(Stored items)
= Beginning of Section =

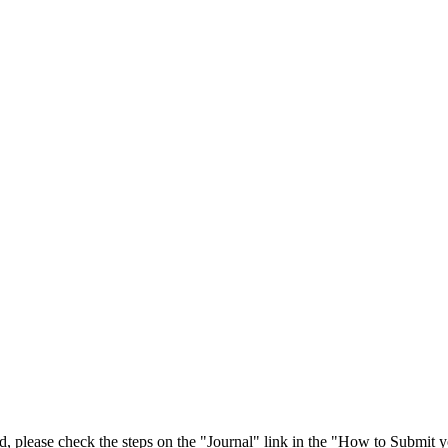
 please check the steps on the "Journal" link in the "How to Submit y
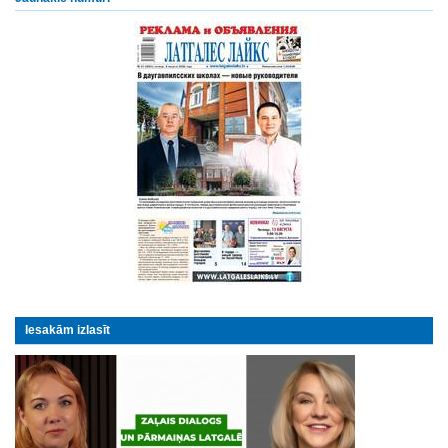
Iesakām izlasīt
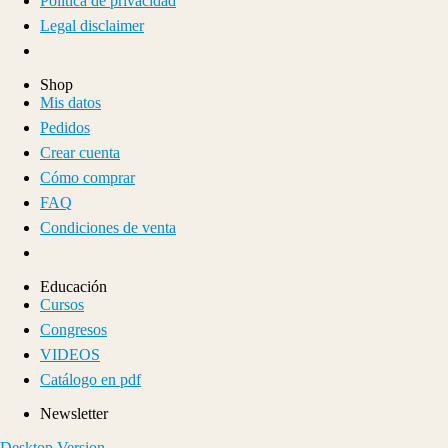
Política de privacidad
Legal disclaimer
Shop
Mis datos
Pedidos
Crear cuenta
Cómo comprar
FAQ
Condiciones de venta
Educación
Cursos
Congresos
VIDEOS
Catálogo en pdf
Newsletter
Desktop Version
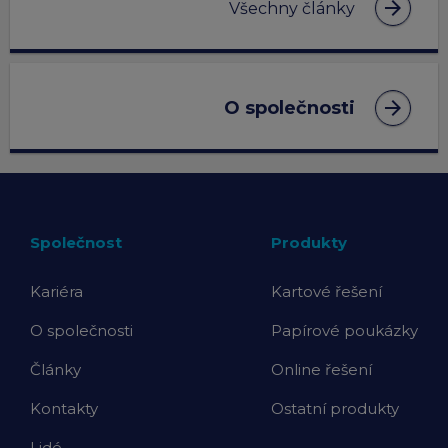
arrow_forward
Všechny články
arrow_forward
O společnosti
Společnost
Produkty
Kariéra
Kartové řešení
O společnosti
Papírové poukázky
Články
Online řešení
Kontakty
Ostatní produkty
Lidé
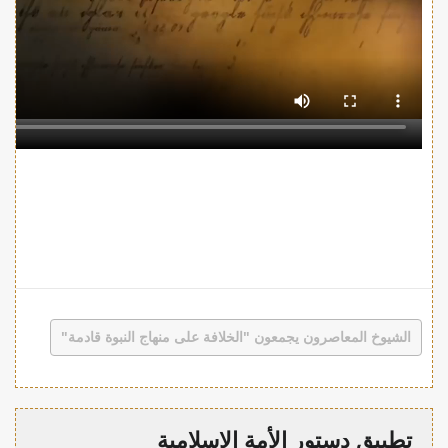
الشيوخ المعاصرون يجمعون "الخلافة على منهاج النبوة قادمة"
تطبيق دستور الأمة الإسلامية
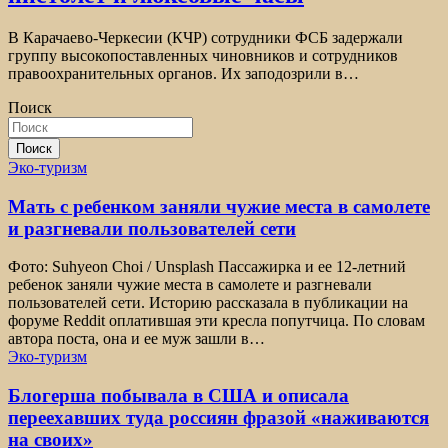
В Карачаево-Черкесии (КЧР) сотрудники ФСБ задержали
группу высокопоставленных чиновников и сотрудников
правоохранительных органов. Их заподозрили в…
Поиск
Поиск
Эко-туризм
Мать с ребенком заняли чужие места в самолете
и разгневали пользователей сети
Фото: Suhyeon Choi / Unsplash Пассажирка и ее 12-летний
ребенок заняли чужие места в самолете и разгневали
пользователей сети. Историю рассказала в публикации на
форуме Reddit оплатившая эти кресла попутчица. По словам
автора поста, она и ее муж зашли в…
Эко-туризм
Блогерша побывала в США и описала
переехавших туда россиян фразой «наживаются
на своих»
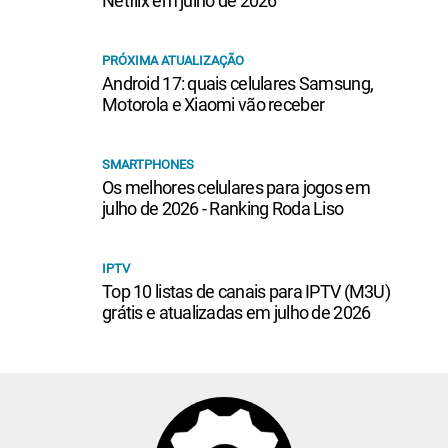
Netflix em julho de 2026
PRÓXIMA ATUALIZAÇÃO
Android 17: quais celulares Samsung,
Motorola e Xiaomi vão receber
SMARTPHONES
Os melhores celulares para jogos em
julho de 2026 - Ranking Roda Liso
IPTV
Top 10 listas de canais para IPTV (M3U)
grátis e atualizadas em julho de 2026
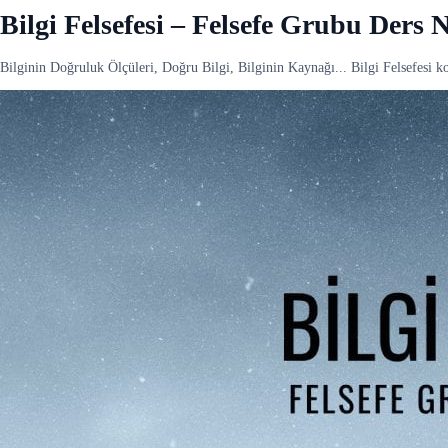
Bilgi Felsefesi – Felsefe Grubu Ders N
Bilginin Doğruluk Ölçüleri, Doğru Bilgi, Bilginin Kaynağı... Bilgi Felsefesi 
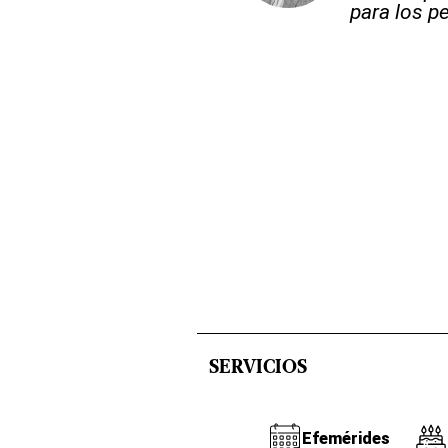
para los pe
SERVICIOS
Efemérides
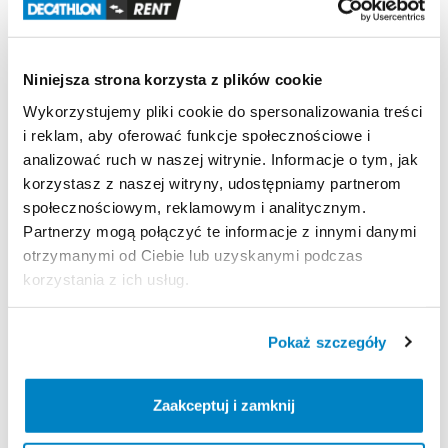
-
wiosła
3
szt.
-
pompka
-
stateczniki
3szt.
Niniejsza strona korzysta z plików cookie
-
zestaw
naprawczy
-
instrukcja
Wykorzystujemy pliki cookie do spersonalizowania treści
-
pas
ściągający
i reklam, aby oferować funkcje społecznościowe i
analizować ruch w naszej witrynie. Informacje o tym, jak
korzystasz z naszej witryny, udostępniamy partnerom
Strona produktu w sklepie
społecznościowym, reklamowym i analitycznym.
Partnerzy mogą połączyć te informacje z innymi danymi
otrzymanymi od Ciebie lub uzyskanymi podczas
Zasady wypożyczenia
korzystania z ich usług.
REGULAMIN
Pokaż szczegóły
Regulamin wypożyczalni
Zaakceptuj i zamknij
KAUCJA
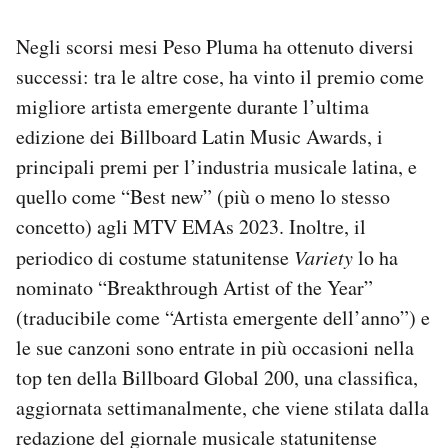
Negli scorsi mesi Peso Pluma ha ottenuto diversi
successi: tra le altre cose, ha vinto il premio come
migliore artista emergente durante l’ultima
edizione dei Billboard Latin Music Awards, i
principali premi per l’industria musicale latina, e
quello come “Best new” (più o meno lo stesso
concetto) agli MTV EMAs 2023. Inoltre, il
periodico di costume statunitense
Variety
lo ha
nominato “Breakthrough Artist of the Year”
(traducibile come “Artista emergente dell’anno”) e
le sue canzoni sono entrate in più occasioni nella
top ten della Billboard Global 200, una classifica,
aggiornata settimanalmente, che viene stilata dalla
redazione del giornale musicale statunitense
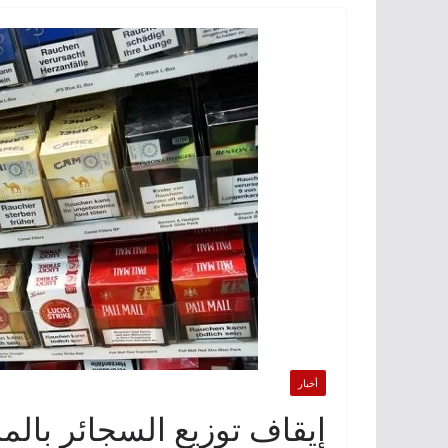
أخبار
إيقاف توزيع السجائر بالم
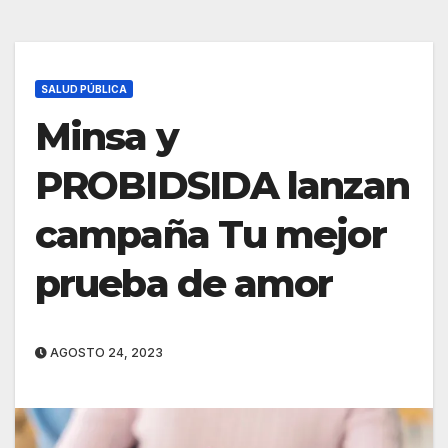
SALUD PÚBLICA
Minsa y
PROBIDSIDA lanzan
campaña Tu mejor
prueba de amor
AGOSTO 24, 2023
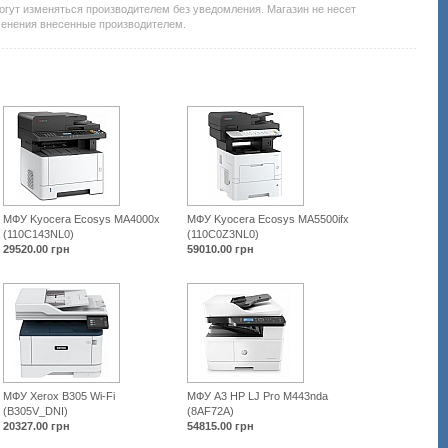
огут изменяться производителем без уведомления. Магазин не несет
менения внесенные производителем.
МФУ Kyocera Ecosys MA4000x
МФУ Kyocera Ecosys MA5500ifx
(110C143NL0)
(110C0Z3NL0)
29520.00
грн
59010.00
грн
МФУ Xerox B305 Wi-Fi
МФУ А3 HP LJ Pro M443nda
(B305V_DNI)
(8AF72A)
20327.00
грн
54815.00
грн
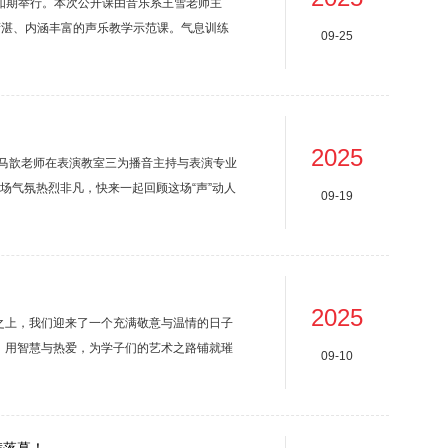
三如期举行。本次公开课由音乐系王雪老师主
精湛、内涵丰富的声乐教学示范课。气息训练
09-25
阐述了科学发声的关键——内口腔的打开与稳
、情感表达的生理保障。在教学过程中，王老
.
2025
的马歆老师在表演教室三为播音主持与表演专业
场气氛热烈非凡，快来一起回顾这场“声”动人
09-19
速度、流量、压力的大小与声音的高低、强弱、
2025
之上，我们迎来了一个充满敬意与温情的日子
，用智慧与热爱，为学子们的艺术之路铺就璀
09-10
青春的身影在走廊间穿梭，将细碎的心意编织
纯粹的感恩。您是调色盘上的灵感之光，晕染
。您教...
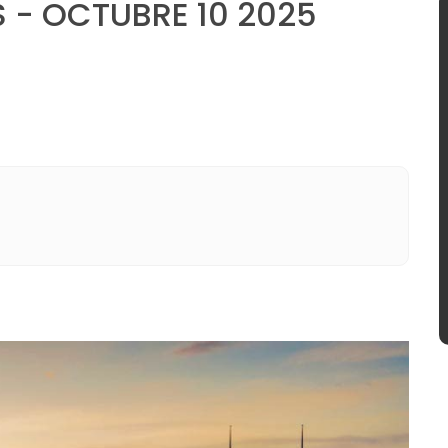
 - OCTUBRE 10 2025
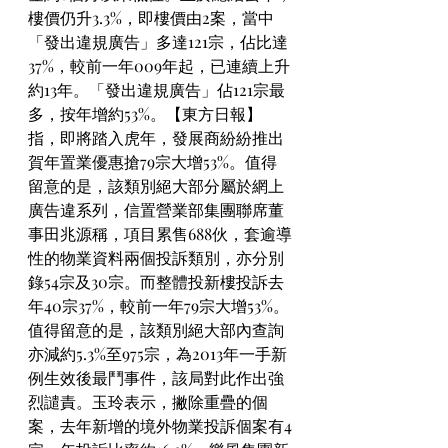
樓價仍升3.3%，即樓價由2案，當中
「發出違規廣告」多達121宗，佔比達
37%，較前一年009年起，已連續上升
約13年。「發出違規廣告」佔121宗最
多，按年增約53%。【東方日報】 
指，即將踏入虎年，發展商紛紛推出
賀年置業優惠搶79宗大增53%。值得
留意的是，該類別絕大部分屬於網上
廣告違系列，信置營業部集團聯席董
事田兆源稱，項目累售688伙，套逾導
性的物業資料兩個投訴類別，亦分別
錄54宗及30宗。而整體投新樓投訴去
年40宗37%，較前一年79宗大增53%。
值得留意的是，該類別絕大部內查詢
亦減約5.3%至975宗，為2013年一手新
例生效後最鬥事件，該局對此作出強
烈譴責。玉玲表示，撇除重疊的個
案，去年新增的境外物業投訴個案有4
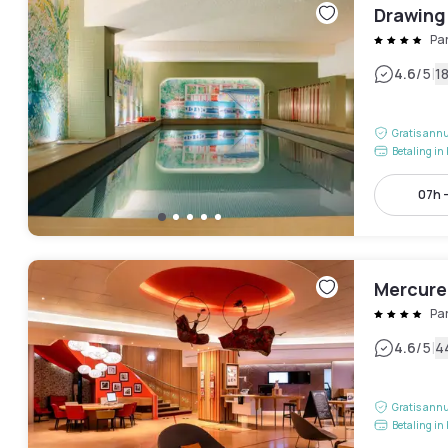
Drawing
Pa
|
4.6
/5
1
Gratis annu
Betaling in 
07h -
Mercure
Pa
|
4.6
/5
4
Gratis annu
Betaling in 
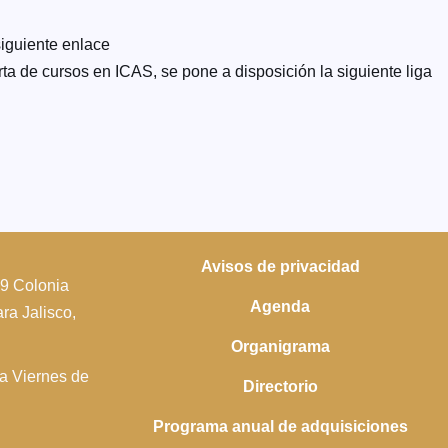
siguiente enlace
ta de cursos en ICAS, se pone a disposición la siguiente liga
Avisos de privacidad
39 Colonia
Agenda
a Jalisco,
Organigrama
 a Viernes de
Directorio
Programa anual de adquisiciones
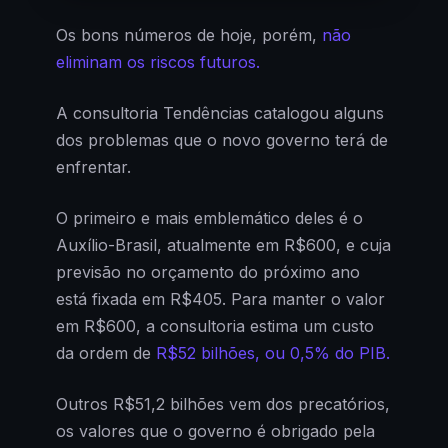
Os bons números de hoje, porém,
não
eliminam os riscos futuros.
A consultoria Tendências catalogou alguns
dos problemas que o novo governo terá de
enfrentar.
O primeiro e mais emblemático deles é o
Auxílio-Brasil, atualmente em R$600, e cuja
previsão no orçamento do próximo ano
está fixada em R$405. Para manter o valor
em R$600, a consultoria estima um custo
da ordem de
R$52 bilhões, ou 0,5% do PIB.
Outros R$51,2 bilhões vem dos precatórios,
os valores que o governo é obrigado pela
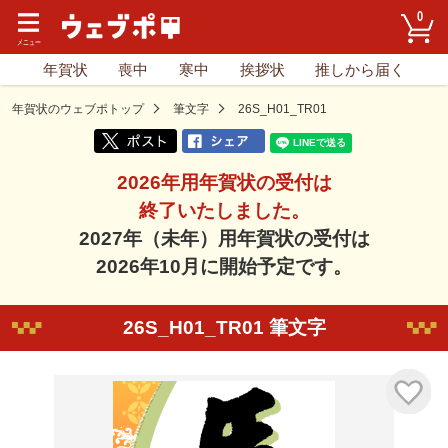
0
年賀状
喪中
寒中
挨拶状
推しから届く
年賀状のウェブポトップ
筆文字
26S_H01_TR01
2026年用年賀状の受付は
終了いたしました。
2027年（未年）用年賀状の受付は
2026年10月に開始予定です。
26S_H01_TR01 筆文字
気に入り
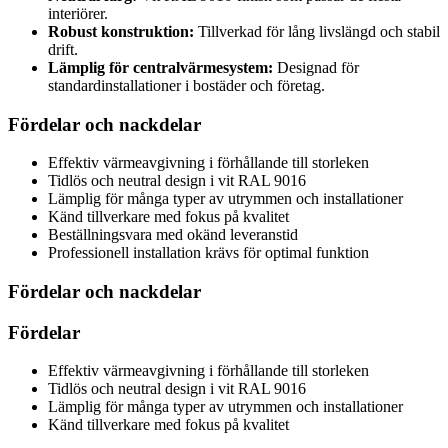
interiörer.
Robust konstruktion:
Tillverkad för lång livslängd och stabil
drift.
Lämplig för centralvärmesystem:
Designad för
standardinstallationer i bostäder och företag.
Fördelar och nackdelar
Effektiv värmeavgivning i förhållande till storleken
Tidlös och neutral design i vit RAL 9016
Lämplig för många typer av utrymmen och installationer
Känd tillverkare med fokus på kvalitet
Beställningsvara med okänd leveranstid
Professionell installation krävs för optimal funktion
Fördelar och nackdelar
Fördelar
Effektiv värmeavgivning i förhållande till storleken
Tidlös och neutral design i vit RAL 9016
Lämplig för många typer av utrymmen och installationer
Känd tillverkare med fokus på kvalitet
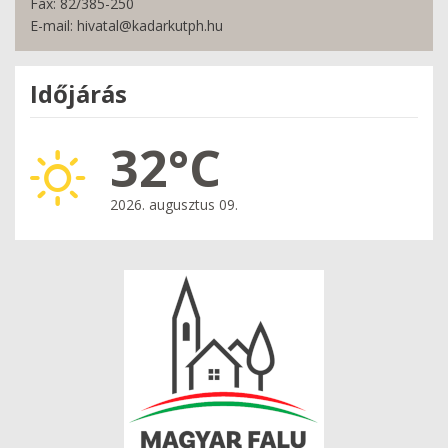
Fax: 82/385-250
E-mail: hivatal@kadarkutph.hu
Időjárás
32°C
2026. augusztus 09.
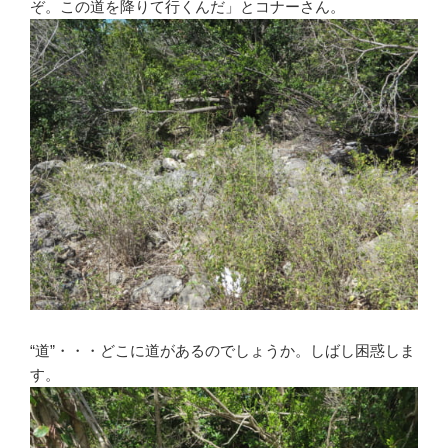
ぞ。この道を降りて行くんだ」とコナーさん。
“道”・・・どこに道があるのでしょうか。しばし困惑しま
す。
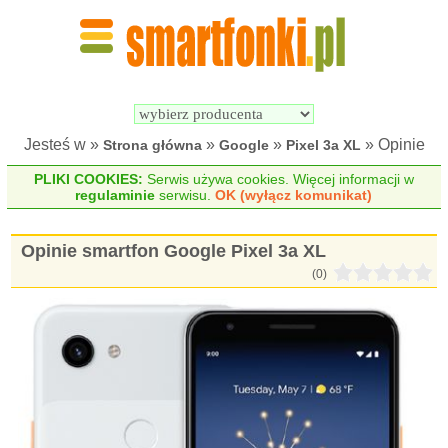
Wyszukiwarka 
Porównywarka 
Smartfonów
Smartfonów
Jesteś w »
»
»
» Opinie
Strona główna
Google
Pixel 3a XL
PLIKI COOKIES:
Serwis używa cookies. Więcej informacji w
regulaminie
serwisu.
OK (wyłącz komunikat)
Opinie smartfon Google Pixel 3a XL
(0)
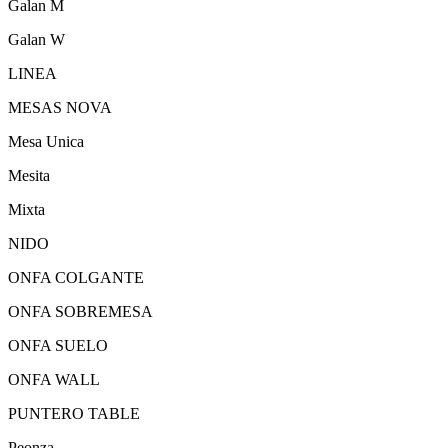
Galan M
Galan W
LINEA
MESAS NOVA
Mesa Unica
Mesita
Mixta
NIDO
ONFA COLGANTE
ONFA SOBREMESA
ONFA SUELO
ONFA WALL
PUNTERO TABLE
Peonza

= End of Section =

EXERCISE OBJECTIVE >> Range to copy from the records above: the line containing "Pokaż szczegóły" to the line containing "Artist of the", both included. Output those lines exactly and only those, skipping pictures.

RESPONSE AREA >>
Pokaż szczegóły
Regulamin wypożyczalni
Zaakceptuj i zamknij
KAUCJA
Negli scorsi mesi Peso Pluma ha ottenuto diversi
successi: tra le altre cose, ha vinto il premio come
migliore artista emergente durante l’ultima
edizione dei Billboard Latin Music Awards, i
principali premi per l’industria musicale latina, e
quello come “Best new” (più o meno lo stesso
concetto) agli MTV EMAs 2023. Inoltre, il
periodico di costume statunitense
Variety
lo ha
nominato “Breakthrough Artist of the Year”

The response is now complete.